Using acrylic modeling paste he pasted them together.

He has no way to work on them in MM's studio unless he got a large table. They need to be worked on flat. He went to Home Depot and got a 4x8 sheet of plywood. The Temp out side is close to 100 and the plywood feels like 100 lbs...but it has to be so he draged it in and set it up.

It takes up a lot of space. He had no intension of of working like this, but just do it. He prepared 4 others
of smaller dimensions. The first was 5'x8', then a 4'x5' and a 4'x4' and two 16"x16". Modeling paste is a terrific glue.
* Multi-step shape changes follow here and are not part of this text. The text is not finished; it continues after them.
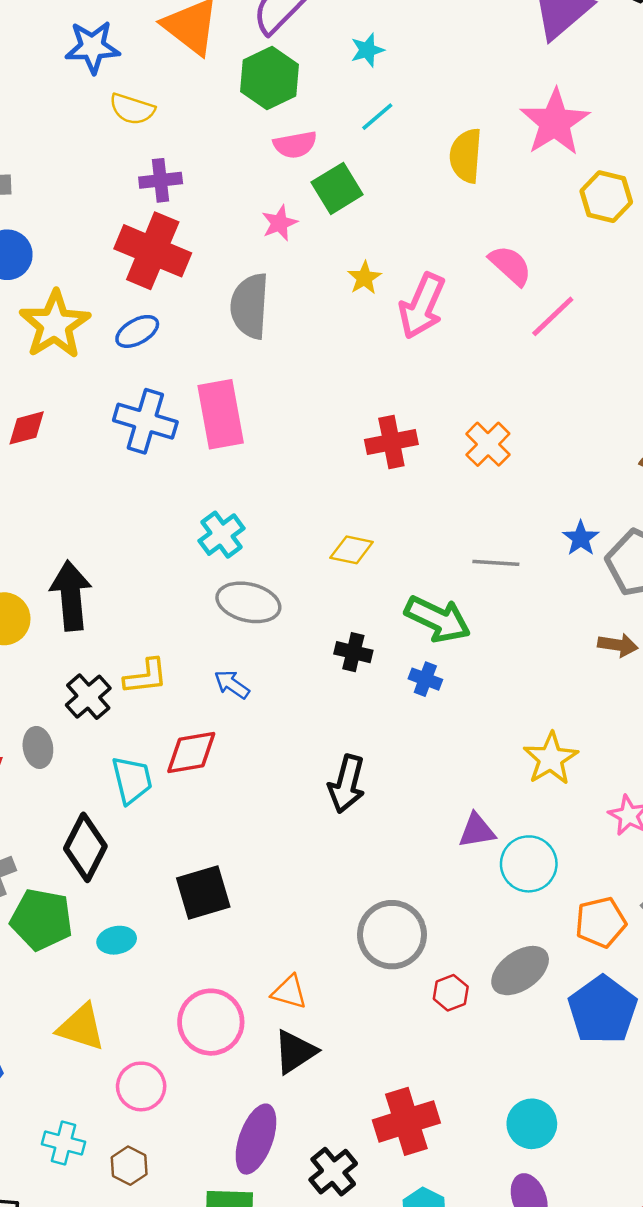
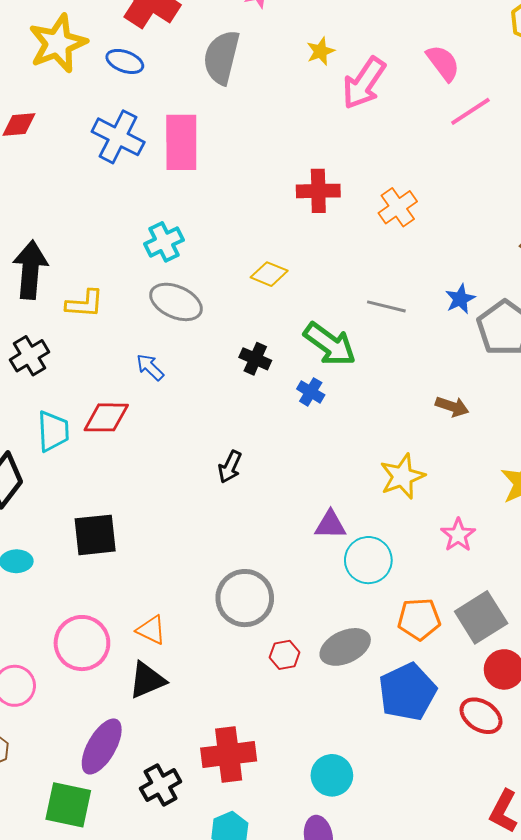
blue ellipse: (137, 331) -> (125, 61), turned 39
brown arrow: (618, 645) -> (452, 407), moved
yellow L-shape: (146, 677) -> (85, 304), moved
black arrow: (347, 784) -> (230, 467), size x0.7

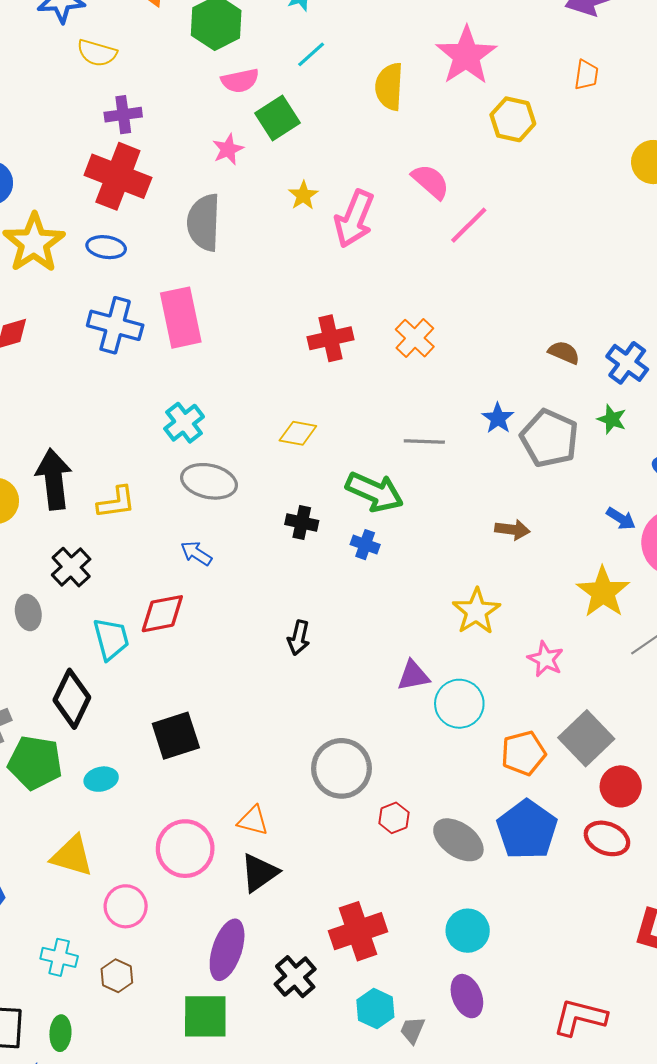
gray ellipse: (345, 647) -> (458, 840), moved, turned 72

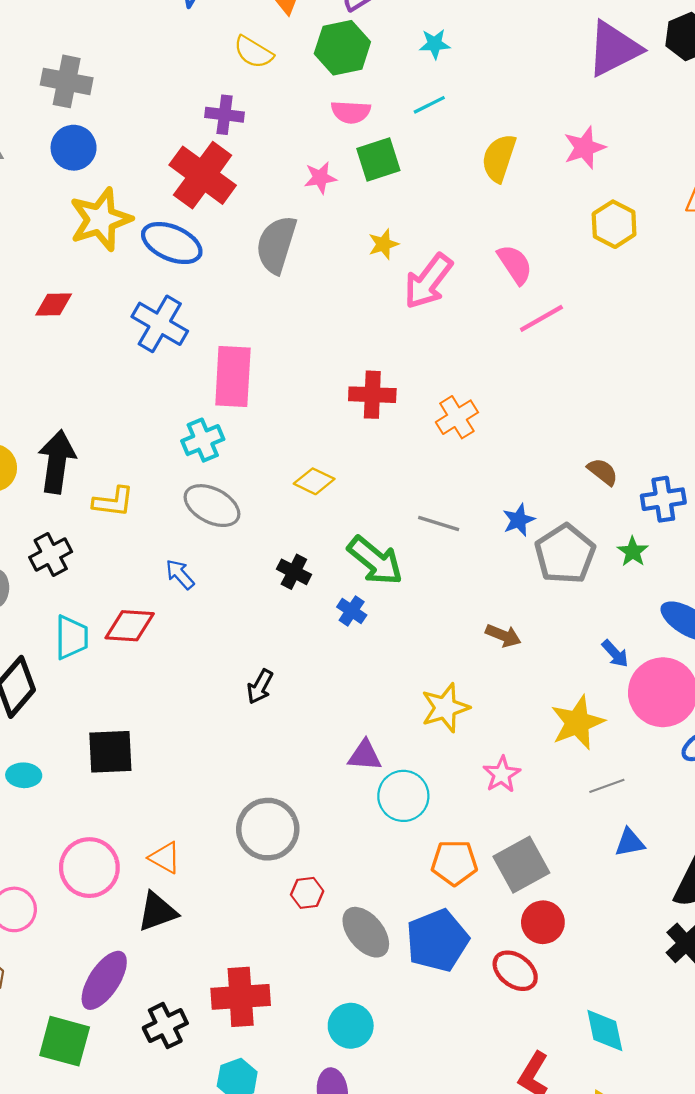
yellow semicircle: (97, 53) -> (253, 52), moved
pink star: (466, 56) -> (584, 148), size x0.7
blue ellipse: (106, 247) -> (172, 243), size x1.5
pink rectangle: (181, 318) -> (233, 377), moved
blue cross: (627, 363) -> (663, 499), turned 30

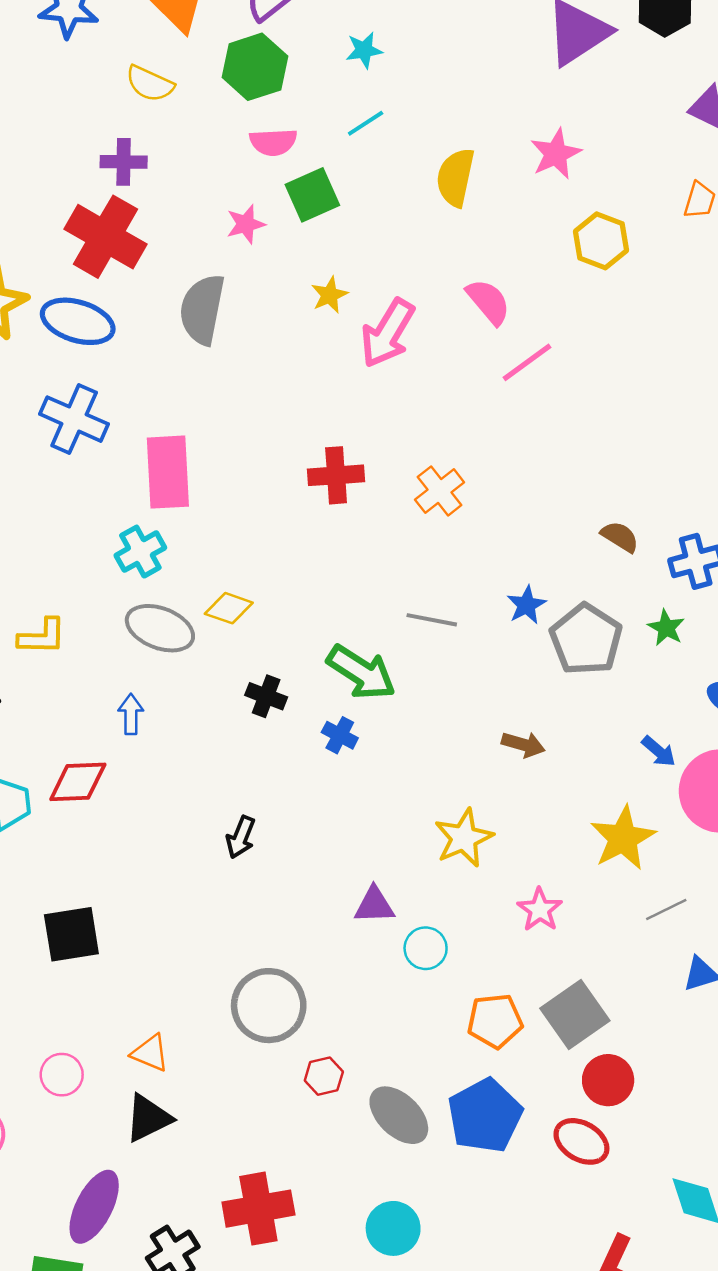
yellow diamond: (314, 481) -> (229, 608), moved
blue arrow: (180, 574) -> (131, 714), turned 48
cyan circle: (403, 796) -> (426, 948), size x0.7
pink circle: (89, 868) -> (62, 1075), size x0.6

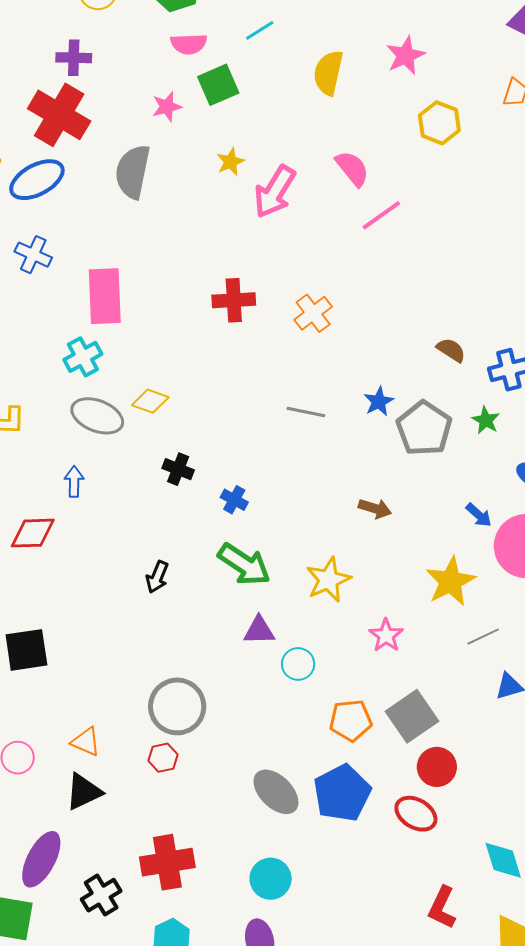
blue ellipse: (78, 321) -> (37, 180), turned -46
blue cross: (74, 419) -> (33, 255), size x0.7
green arrow: (361, 672) -> (244, 564), moved
red hexagon: (324, 1076) -> (163, 758), moved

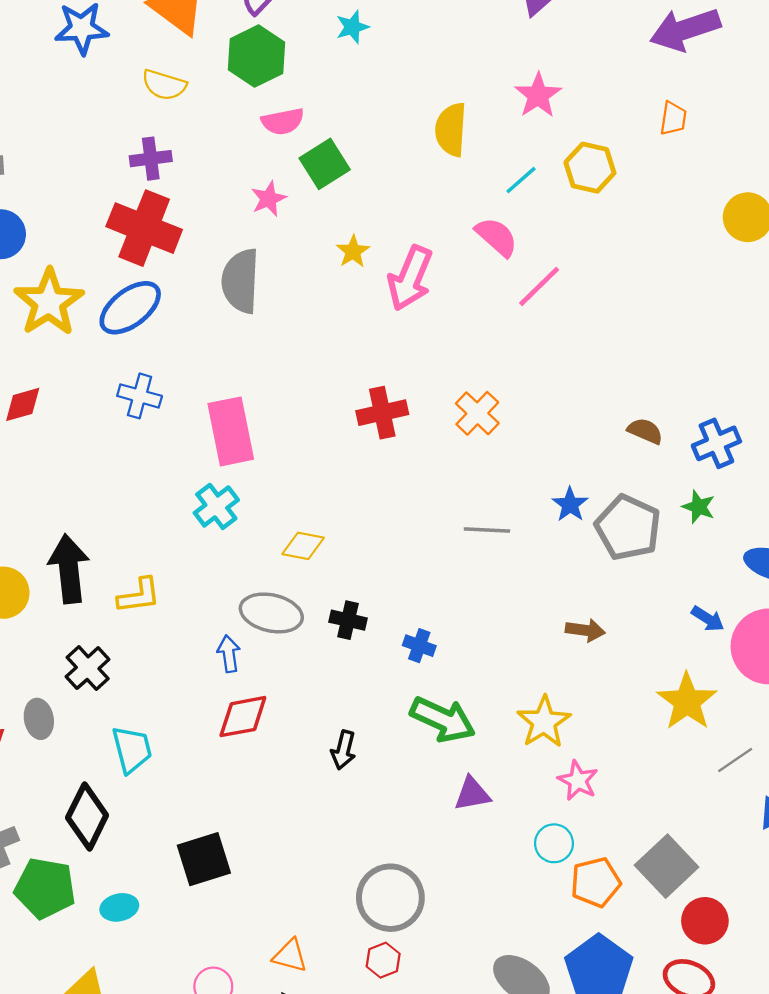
cyan line: (260, 30) -> (521, 180), moved
gray ellipse: (97, 416) -> (271, 613), moved
red diamond: (33, 533) -> (243, 717), moved
pink star: (386, 635) -> (578, 781), moved
cyan circle: (298, 664) -> (554, 843), moved

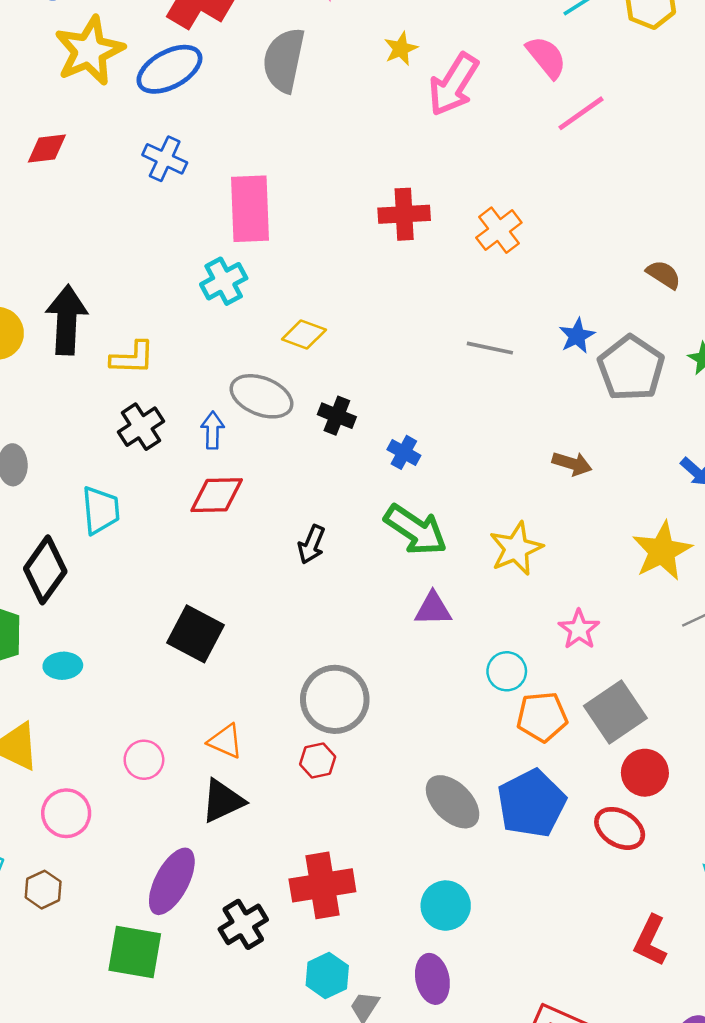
black cross: (88, 668) -> (141, 427), moved
pink star: (578, 781) -> (579, 629), moved
black square: (204, 859) -> (195, 634), moved, turned 36

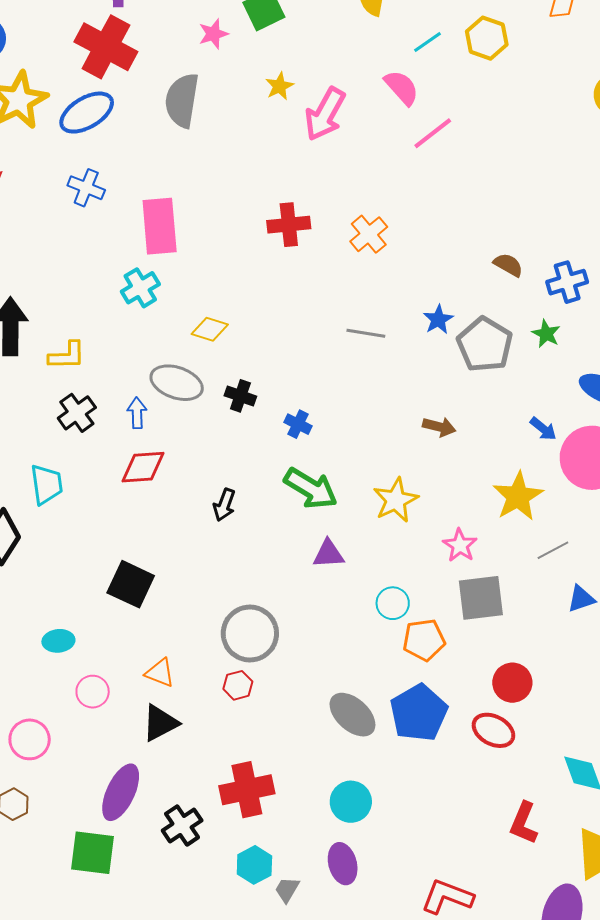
pink star: (579, 629) -> (460, 545), moved
cyan ellipse: (63, 666) -> (58, 641), moved
gray square: (615, 712) -> (481, 598), moved, turned 30

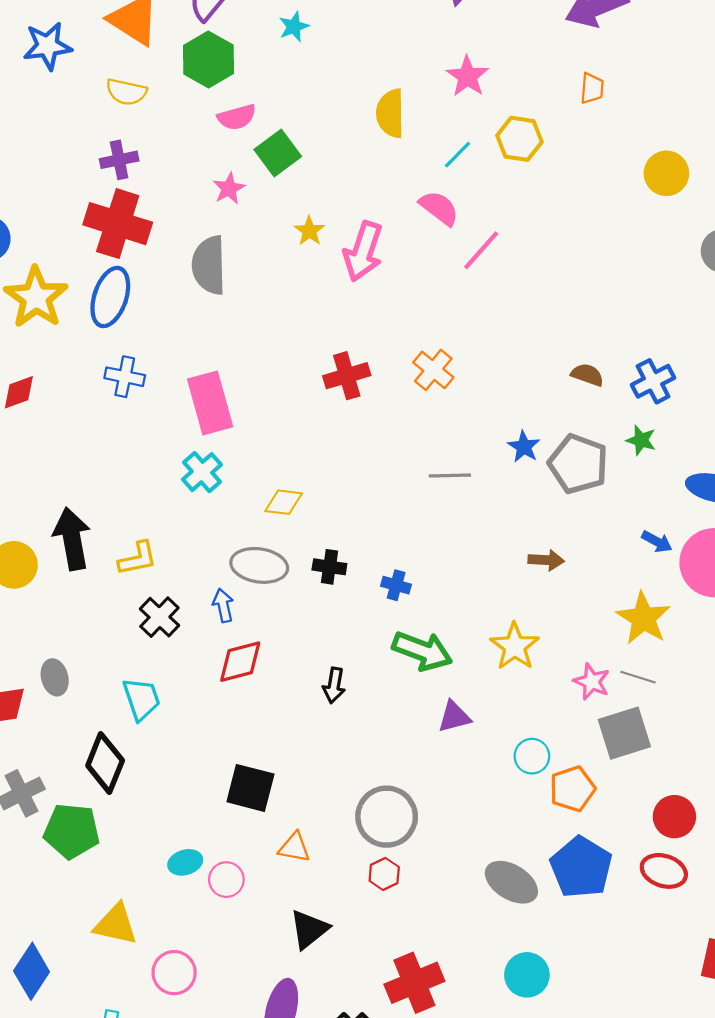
blue ellipse: (87, 113) -> (110, 297), turned -30
gray line: (553, 550) -> (638, 677), moved, turned 56
orange triangle: (160, 673) -> (294, 847), moved
pink circle: (93, 692) -> (226, 880), moved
Everything is setting up for tomorrow.

The Professor got a call from the bookstore at the Menil Museum.
They were reoganizing and found a box full of objects that he had put on consignment with Sheila Rosenstien in the 90s. Totally forgoten, but here they are a nice time capsule of a dark creative period
in his life when he turned to ceramics for inspiration.


  1. Jacquelyn Laurie Halpin
    "It seems you have found a way to simultaneously be in the past, present and future!"

  2. From HJ Bott:
    While you were tearfully nodding to Dick Wray, in your tearing action for the big collage, you knew full well such collage manipulation has been practiced by many, even before the 1849 watershed of making art. That was very nice of you to acknowledge Dick's usual process. So pleased to see you working in this scale and in a collage, taking advantage of your streaks of brilliance.

    But, EARL, modeling paste will crack on you if you roll the work and and any significant temperature changes take place. Roplex, gel medium or gloss/matt medium are more expensive but certainly more archivally sound. Modeling paste mixed with acrylic gel is quite good, at least 60% gel. Now this from a sculptors' experience. Tell me to stick-it, if you wish. Posted here in lieu of the blog figuring my advice stuff wouldn't be appropriate for Professor Art.